No seu período clássico, o cinema propunha ao espectador um pacto de ilusão caracterizado por certos protocolos. Por mais postiços que parecessem os estúdios, eles almejavam recriar noções verídicas. Isso quando o cinema nem pensava em ir às ruas. Então, havia um acordo tácito com a plateia: mergulhar na mentira e aceitar de bom grado seus toques inverídicos. Aos poucos, o cinema foi entendendo que revelar seus truques poderia ser uma forma eficaz de aprofundar a relação com os olhares que o significam. Pensando nesse sentido, podemos dizer que Aldeotas investe na poesia estrategicamente para escancarar a ilusão como um gesto emancipatório. O diretor não esconde a representação, pelo contrário, a valoriza como elo artístico entre objetividade e subjetividade. Explicitamente, temos em cena dois atores na casa dos 50/60 anos representando versões infantis/adolescentes de protagonistas que passam poucas e boas numa cidade do interior construída cenograficamente. Eles transitam num galpão repleto de espaços montados como no teatro, ou seja, sem compromisso estrito com a verossimilhança externa. Não importa se a casa de Elias é uma estrutura recoberta por lençol, desde que acreditemos naquilo como uma residência. O mesmo acontece com o rio fundamental à rememoração ao longo do filme. Literalmente, ele é uma piscina com uma pedra postiça localizada ao fundo. No entanto, a força da representação atribui a esse fingimento cênico o status de rio.
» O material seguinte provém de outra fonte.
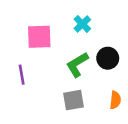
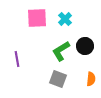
pink square: (39, 37) -> (37, 18), moved
gray square: (74, 100) -> (58, 79), turned 30

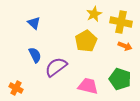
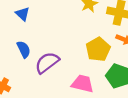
yellow pentagon: (86, 41) -> (98, 49), moved

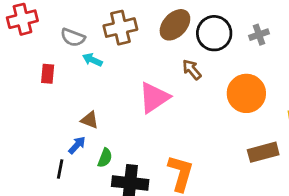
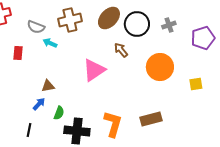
brown triangle: (90, 120) -> (48, 86), turned -32
brown rectangle: (263, 152) -> (151, 119), moved
black line: (60, 169) -> (29, 130), moved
Mas, por que isso seria emancipatório? Porque o espectador é submetido simultaneamente às naturezas concreta (falsa) e poética (que ressignifica essa falsidade), podendo assim optar se adere a ela ou não. São disponibilizadas ferramentas suficientes para esse espectador duvidar de imagens/palavras e escolher se embarca na fábula ou se estagna na incredulidade. É como se Gero Camilo dissesse: “está aí, tudo é claramente falso, mas vou mostrar como a arte pode transformar o postiço em verdadeiro”. O diretor aposta numa espécie de distanciamento brechtiano – de acordo com sua definição, “retirar do acontecimento ou do caráter aquilo que parece óbvio, o conhecido, o natural, e lançar sobre ele o espanto e a curiosidade”. Temos em cena dois atores numa sucessão de episódios que resumem a juventude compartilhada. O mundo externo é sugerido à imaginação e as figuras opressoras são mencionadas com entonações sugestivas dos malefícios que elas causam nos protagonistas. Apenas num momento surge a terceira voz (de Claudio Jaborandy) para cravar a agressividade do pai de Elias. Há impacto nessa sonoridade que situa o patriarca como dado expressivo e dramático. Mas, talvez essa inserção seja uma quebra pouco efetiva, pois não faz tanta diferença ao romper com a radicalidade das pessoas recriando retrospectivamente o mundo poroso das lembranças. No entanto, nada que atrapalhe significativamente o bonito resultado alcançado nessa viagem saudosa ao passado.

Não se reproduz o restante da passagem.